EXERCISE GOAL: Check each line below for "kısmı" and say how many have it, with no other words.

MATERIAL PROVIDED:

___

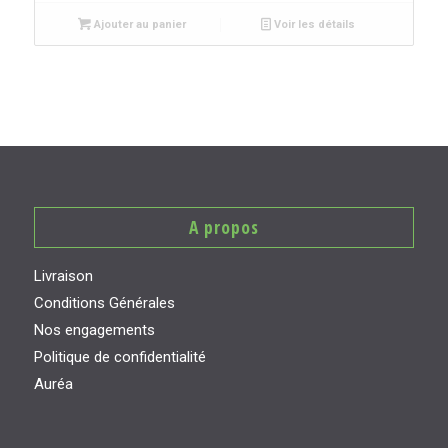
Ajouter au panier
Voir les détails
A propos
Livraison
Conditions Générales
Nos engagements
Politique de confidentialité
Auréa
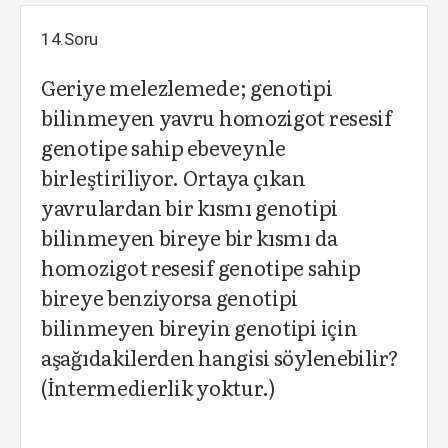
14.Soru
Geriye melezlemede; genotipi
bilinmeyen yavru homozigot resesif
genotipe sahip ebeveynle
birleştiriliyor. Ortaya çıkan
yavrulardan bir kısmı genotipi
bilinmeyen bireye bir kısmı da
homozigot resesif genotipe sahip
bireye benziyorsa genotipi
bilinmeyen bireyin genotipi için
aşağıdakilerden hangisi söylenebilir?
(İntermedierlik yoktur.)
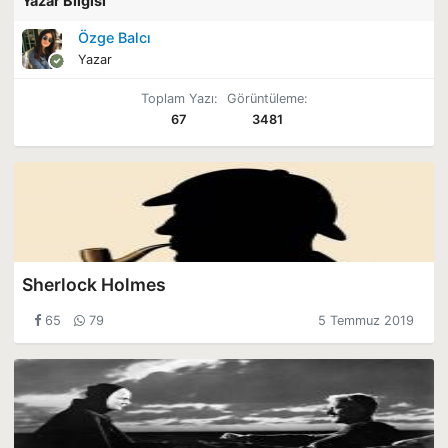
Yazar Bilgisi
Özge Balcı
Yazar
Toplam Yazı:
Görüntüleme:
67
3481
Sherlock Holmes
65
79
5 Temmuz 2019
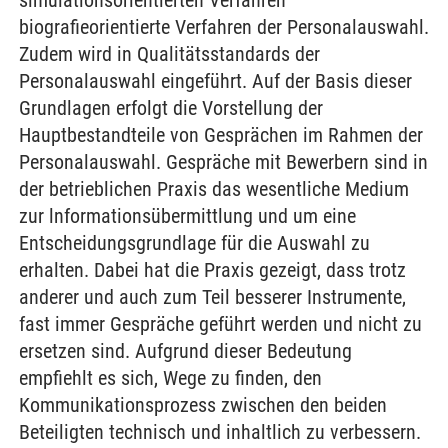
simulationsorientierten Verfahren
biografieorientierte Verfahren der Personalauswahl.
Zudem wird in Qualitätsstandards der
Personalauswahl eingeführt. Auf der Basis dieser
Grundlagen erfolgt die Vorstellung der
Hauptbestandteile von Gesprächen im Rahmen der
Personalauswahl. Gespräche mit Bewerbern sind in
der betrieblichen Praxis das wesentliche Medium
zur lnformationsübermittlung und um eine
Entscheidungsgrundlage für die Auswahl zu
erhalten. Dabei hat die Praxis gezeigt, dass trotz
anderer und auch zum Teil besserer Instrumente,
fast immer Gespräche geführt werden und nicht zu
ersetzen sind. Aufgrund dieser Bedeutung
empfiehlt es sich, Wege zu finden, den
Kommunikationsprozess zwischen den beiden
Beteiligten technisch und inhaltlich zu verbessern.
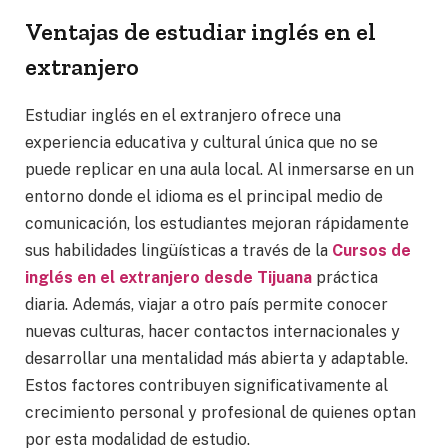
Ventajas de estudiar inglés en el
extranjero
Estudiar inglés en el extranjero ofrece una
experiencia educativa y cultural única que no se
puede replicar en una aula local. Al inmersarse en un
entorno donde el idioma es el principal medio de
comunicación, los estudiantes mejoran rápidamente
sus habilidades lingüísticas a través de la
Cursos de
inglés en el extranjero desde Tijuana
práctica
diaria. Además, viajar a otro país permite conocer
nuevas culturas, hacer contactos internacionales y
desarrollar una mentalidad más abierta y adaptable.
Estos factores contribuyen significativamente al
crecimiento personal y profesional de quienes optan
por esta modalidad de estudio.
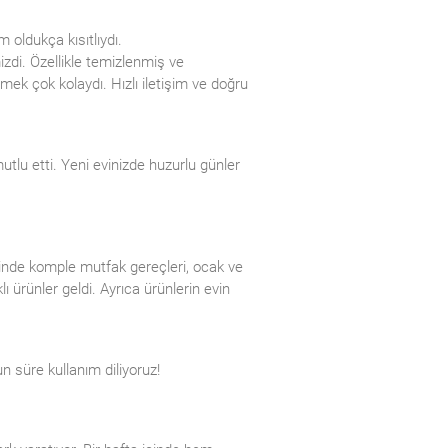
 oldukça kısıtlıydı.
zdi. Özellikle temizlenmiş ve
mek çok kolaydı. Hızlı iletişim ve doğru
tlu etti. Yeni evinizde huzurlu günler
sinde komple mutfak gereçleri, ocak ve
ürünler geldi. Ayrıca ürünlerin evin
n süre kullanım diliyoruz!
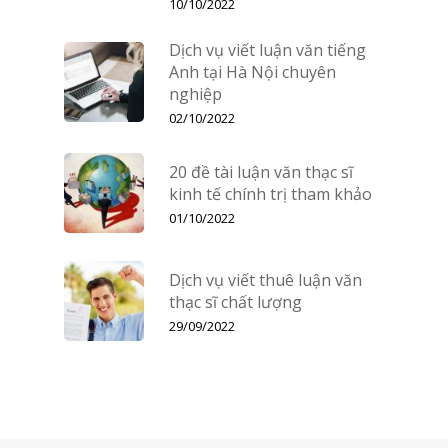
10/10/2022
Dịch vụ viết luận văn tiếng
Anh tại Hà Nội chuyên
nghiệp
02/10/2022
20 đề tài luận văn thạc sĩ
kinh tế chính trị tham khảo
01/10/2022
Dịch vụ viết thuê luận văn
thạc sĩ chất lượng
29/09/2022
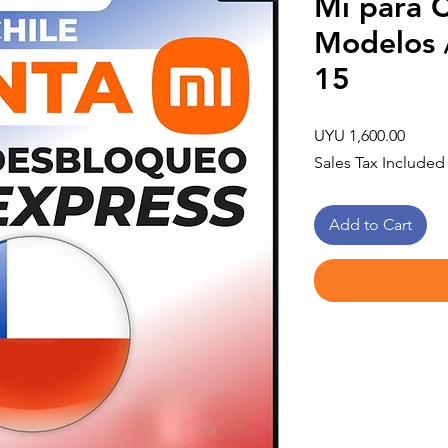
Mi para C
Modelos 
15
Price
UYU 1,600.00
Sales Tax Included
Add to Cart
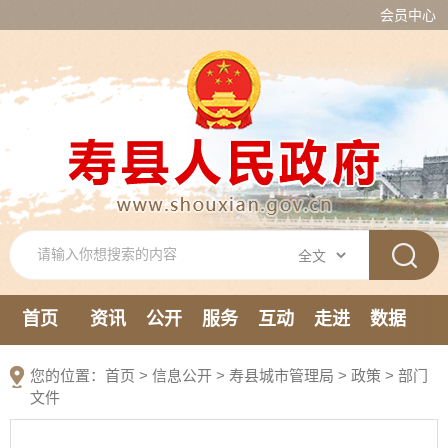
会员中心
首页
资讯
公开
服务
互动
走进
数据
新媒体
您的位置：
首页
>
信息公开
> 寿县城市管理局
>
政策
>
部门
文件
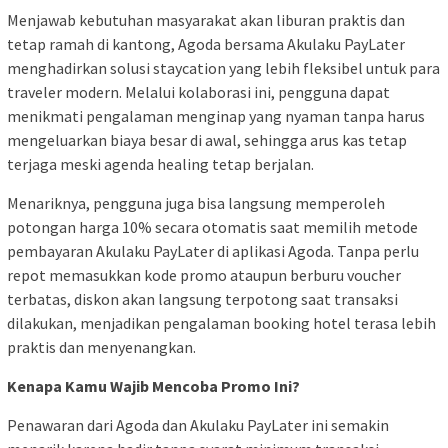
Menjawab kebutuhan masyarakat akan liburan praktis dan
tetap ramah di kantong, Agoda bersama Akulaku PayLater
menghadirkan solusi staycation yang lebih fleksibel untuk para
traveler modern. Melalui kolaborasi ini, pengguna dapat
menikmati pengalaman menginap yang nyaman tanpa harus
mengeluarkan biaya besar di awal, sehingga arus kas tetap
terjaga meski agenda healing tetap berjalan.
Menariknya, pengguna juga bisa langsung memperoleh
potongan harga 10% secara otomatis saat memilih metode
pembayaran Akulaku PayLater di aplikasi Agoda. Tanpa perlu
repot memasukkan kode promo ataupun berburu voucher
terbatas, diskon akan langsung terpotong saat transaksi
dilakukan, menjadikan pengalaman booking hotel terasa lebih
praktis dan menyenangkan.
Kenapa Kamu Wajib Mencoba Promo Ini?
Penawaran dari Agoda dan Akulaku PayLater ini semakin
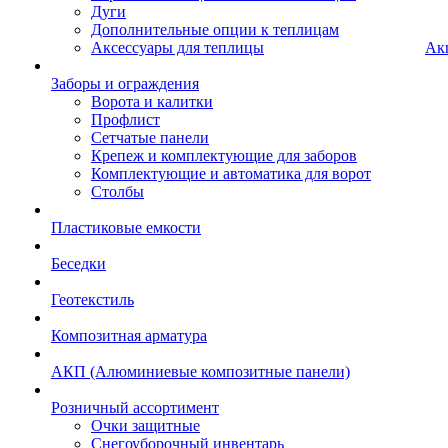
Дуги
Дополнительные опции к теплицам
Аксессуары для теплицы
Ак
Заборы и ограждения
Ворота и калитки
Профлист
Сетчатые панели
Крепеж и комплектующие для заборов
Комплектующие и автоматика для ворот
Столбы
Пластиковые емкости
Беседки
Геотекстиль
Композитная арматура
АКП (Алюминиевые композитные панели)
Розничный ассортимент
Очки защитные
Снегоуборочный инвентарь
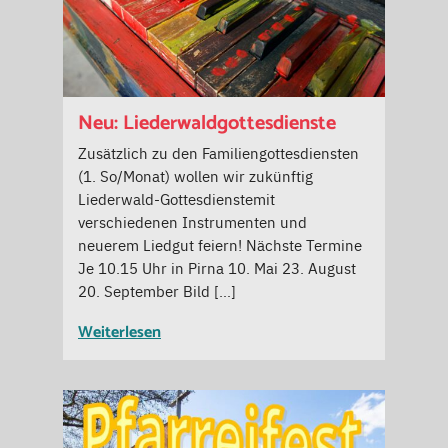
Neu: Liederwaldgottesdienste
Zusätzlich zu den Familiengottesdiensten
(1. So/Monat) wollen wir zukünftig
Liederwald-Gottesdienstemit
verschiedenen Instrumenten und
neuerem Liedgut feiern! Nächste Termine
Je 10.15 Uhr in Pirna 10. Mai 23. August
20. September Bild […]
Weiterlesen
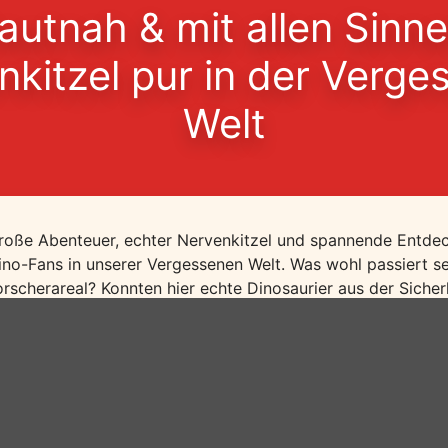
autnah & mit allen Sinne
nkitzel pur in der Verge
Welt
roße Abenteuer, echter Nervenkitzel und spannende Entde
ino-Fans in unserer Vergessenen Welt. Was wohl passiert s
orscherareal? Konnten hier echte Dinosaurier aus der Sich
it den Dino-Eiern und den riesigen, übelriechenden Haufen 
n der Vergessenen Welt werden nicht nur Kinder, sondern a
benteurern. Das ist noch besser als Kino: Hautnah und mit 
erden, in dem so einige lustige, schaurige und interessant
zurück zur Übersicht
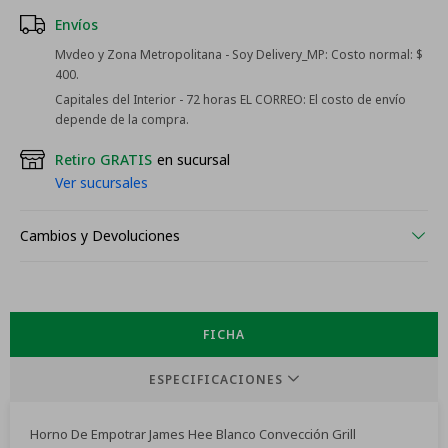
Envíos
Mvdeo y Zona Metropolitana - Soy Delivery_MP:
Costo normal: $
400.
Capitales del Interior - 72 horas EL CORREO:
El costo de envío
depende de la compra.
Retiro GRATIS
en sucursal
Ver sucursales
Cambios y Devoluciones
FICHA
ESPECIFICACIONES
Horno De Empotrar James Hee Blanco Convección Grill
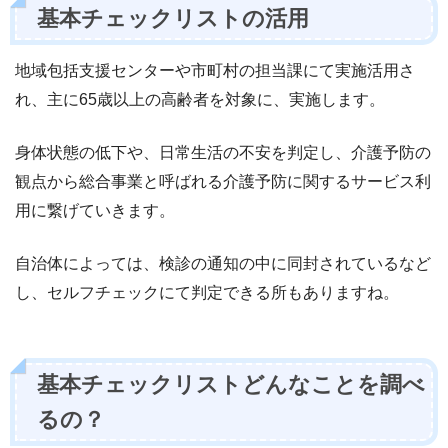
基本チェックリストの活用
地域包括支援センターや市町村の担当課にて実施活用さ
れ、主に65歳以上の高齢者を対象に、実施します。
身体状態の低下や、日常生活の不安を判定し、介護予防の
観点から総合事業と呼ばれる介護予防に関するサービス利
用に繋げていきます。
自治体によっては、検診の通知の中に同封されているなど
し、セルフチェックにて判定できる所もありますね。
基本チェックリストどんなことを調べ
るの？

___

EXERCISE RESULT: 2